That night while everyone slept, I crept into the kitchen picking up my little walker and setting it back down shuffling my feet behind as quite as a mouse in a room full of cats.
I studied the food cart and figured out how to use a butter knife to unscrew one end with the wheels on it. Then wondered how I could attach it to my fateful little walker. I opened a few drawers and found what I needed, duck tape.

The next day at lunch I wheeled up to where my girl was sitting with Hound Dog Joe, gave her my sexy look and said, “Vroom, Vroom.” , as I pushed my new wheels back and forth, then said, “Hey sexy you want to go for a ride?”
At that moment the maintenance man showed up, cut the duck tap removing my new wheels.  

I gave her a look of embarrassment as Hound Dog Joe roared with laughter, so I turned away in shame. Has I started to shuffle away I felt a soft hand on my arm. I turned to look and she had taken her teeth out giving me a big gummy smile. My heart became warm as the sun as we both shuffled away with our walkers.
*
The End*


----------



## Olly Buckle (Apr 14, 2019)

I know Americans 'set themselves down', but when they have surely they are 'sitting', maybe not, you are pretty consistent about it. A pastime is a single word with a single 's', and 'where' and 'were' are quite different, as in 'What was where we were when we went?' (does alliteration help memory? Don't know  )
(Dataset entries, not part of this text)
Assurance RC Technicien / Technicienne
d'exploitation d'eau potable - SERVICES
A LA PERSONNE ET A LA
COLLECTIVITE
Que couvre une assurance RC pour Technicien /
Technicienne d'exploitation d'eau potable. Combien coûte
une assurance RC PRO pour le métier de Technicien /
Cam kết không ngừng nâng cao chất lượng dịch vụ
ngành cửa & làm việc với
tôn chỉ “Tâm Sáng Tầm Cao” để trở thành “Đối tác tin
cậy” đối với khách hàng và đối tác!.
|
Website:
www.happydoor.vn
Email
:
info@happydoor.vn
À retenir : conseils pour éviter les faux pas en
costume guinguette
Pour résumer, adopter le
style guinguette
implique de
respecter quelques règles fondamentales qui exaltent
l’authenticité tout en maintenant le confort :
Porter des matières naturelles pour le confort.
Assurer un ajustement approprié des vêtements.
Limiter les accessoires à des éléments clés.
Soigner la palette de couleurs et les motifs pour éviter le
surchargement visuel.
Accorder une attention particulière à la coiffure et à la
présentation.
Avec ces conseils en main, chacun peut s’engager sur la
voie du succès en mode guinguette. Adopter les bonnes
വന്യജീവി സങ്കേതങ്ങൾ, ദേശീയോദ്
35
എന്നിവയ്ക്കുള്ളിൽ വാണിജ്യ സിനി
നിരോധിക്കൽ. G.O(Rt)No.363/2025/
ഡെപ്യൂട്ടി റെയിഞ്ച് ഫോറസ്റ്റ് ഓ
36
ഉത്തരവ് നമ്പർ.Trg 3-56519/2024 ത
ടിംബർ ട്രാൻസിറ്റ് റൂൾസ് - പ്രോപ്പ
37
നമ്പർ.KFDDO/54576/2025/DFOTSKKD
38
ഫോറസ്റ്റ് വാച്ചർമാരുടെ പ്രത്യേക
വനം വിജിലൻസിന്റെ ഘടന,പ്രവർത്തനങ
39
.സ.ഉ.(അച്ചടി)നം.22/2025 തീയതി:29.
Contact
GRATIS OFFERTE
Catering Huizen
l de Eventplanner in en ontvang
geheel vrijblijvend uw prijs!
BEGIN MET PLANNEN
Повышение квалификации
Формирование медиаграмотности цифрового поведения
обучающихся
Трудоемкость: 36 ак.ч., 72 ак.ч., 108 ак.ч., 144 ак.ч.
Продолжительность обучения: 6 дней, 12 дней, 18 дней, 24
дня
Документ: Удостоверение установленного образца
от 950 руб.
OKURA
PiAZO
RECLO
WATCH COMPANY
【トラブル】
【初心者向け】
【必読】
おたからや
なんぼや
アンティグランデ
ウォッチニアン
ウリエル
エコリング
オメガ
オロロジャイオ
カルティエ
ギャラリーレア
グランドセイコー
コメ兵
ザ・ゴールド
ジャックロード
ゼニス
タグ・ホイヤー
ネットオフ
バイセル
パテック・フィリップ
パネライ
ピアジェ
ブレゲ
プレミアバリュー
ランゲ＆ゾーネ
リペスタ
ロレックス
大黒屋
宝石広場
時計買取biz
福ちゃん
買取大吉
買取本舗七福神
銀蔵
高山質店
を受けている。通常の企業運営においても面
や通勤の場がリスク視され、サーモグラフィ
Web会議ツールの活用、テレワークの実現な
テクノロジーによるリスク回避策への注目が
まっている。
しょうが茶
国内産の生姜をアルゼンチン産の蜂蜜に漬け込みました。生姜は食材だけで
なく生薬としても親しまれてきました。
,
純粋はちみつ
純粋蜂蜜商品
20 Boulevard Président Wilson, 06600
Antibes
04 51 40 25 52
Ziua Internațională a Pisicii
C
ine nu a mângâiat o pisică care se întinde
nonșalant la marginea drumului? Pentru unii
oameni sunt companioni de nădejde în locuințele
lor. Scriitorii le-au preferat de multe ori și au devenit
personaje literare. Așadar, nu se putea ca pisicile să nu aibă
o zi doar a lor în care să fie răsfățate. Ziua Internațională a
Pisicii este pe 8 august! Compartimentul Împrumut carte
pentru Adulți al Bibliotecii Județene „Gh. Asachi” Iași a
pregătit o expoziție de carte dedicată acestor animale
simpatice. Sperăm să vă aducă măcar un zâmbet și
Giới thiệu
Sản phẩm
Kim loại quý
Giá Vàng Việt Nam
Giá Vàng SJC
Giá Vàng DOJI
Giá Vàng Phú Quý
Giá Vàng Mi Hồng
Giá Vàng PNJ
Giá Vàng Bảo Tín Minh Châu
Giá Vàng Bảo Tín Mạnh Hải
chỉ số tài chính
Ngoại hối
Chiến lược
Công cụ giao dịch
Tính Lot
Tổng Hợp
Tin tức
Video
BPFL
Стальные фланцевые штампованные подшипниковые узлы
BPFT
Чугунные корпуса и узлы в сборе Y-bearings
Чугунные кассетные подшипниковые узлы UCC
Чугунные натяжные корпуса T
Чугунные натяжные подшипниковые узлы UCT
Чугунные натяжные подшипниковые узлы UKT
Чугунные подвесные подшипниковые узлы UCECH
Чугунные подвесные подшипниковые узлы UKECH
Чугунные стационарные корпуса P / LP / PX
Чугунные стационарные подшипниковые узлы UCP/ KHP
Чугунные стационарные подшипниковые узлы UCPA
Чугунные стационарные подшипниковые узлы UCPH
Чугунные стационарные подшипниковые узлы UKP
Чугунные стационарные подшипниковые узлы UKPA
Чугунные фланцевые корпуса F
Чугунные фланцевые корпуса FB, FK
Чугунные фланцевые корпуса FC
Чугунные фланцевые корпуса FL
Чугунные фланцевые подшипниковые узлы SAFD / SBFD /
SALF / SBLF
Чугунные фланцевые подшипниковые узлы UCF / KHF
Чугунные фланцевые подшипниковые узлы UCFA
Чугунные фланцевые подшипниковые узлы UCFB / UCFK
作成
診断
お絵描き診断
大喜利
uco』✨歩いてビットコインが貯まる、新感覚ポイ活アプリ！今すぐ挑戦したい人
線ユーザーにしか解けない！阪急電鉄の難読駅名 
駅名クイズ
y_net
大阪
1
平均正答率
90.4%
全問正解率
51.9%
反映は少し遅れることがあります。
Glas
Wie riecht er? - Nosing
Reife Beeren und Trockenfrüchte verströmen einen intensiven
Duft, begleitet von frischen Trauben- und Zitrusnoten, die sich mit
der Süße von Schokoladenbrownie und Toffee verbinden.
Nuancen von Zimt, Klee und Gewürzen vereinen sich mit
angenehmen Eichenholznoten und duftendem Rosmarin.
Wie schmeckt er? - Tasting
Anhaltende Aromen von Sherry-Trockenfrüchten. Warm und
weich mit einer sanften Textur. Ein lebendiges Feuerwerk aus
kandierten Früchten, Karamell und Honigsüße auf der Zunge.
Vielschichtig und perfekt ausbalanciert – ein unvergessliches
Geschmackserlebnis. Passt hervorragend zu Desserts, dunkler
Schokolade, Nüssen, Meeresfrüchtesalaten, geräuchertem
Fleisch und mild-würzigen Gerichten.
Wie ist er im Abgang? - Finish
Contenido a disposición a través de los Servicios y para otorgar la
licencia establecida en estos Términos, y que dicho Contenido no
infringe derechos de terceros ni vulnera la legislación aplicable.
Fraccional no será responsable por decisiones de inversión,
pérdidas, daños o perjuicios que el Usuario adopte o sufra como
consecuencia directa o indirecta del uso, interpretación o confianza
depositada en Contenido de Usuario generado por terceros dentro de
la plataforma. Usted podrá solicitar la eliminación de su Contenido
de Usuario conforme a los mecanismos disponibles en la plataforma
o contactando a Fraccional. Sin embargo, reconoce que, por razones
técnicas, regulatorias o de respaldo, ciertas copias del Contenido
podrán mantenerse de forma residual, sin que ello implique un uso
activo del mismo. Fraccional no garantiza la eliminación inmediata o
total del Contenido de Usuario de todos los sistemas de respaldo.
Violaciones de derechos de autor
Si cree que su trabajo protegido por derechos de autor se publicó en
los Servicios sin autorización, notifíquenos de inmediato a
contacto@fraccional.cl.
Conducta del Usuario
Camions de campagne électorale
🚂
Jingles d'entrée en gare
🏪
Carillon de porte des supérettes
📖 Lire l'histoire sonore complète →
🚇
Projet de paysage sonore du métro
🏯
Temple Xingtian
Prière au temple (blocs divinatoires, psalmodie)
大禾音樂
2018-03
Short but amusing, I liked the tennis balls.


----------



## kellir3288 (Apr 23, 2019)

This story caught my eye and I found myself laughing aloud through it.  I am a bit of a grammar/spelling nazi so some things stuck out to me, but not so much that I couldn't enjoy your story.  If I received this in an email, I would have found myself chuckling aloud.  I found it to be quite comical.  I, too, liked the tennis balls and think you are very good at story telling.  I liked the ending as well, where she was smiling toothless.  Your attention to detail was great and added just the right tough of humor!


----------



## Bard_Daniel (May 4, 2019)

This was heartwarming. Very nice little e-mail.


----------



## notsocordial (May 23, 2019)

*Great Content!*

Beautiful story, great thought flow!


----------



## Parable_of_Pleiades (Jun 3, 2019)

I like the concept that in an old folks home masculinity is now tied to how big their walkers are, but I would have liked to see the trope subverted and scoffed at.


----------



## Jim Creeper (Jul 24, 2019)

Lol. A sweet tale. A few... Eh... Poor decisions grammatically, and a few mis-words. It seems like your spelling errors could be attributed to rushing perhaps? Either way, I enjoyed it. Damn Hot Dog Joe .


----------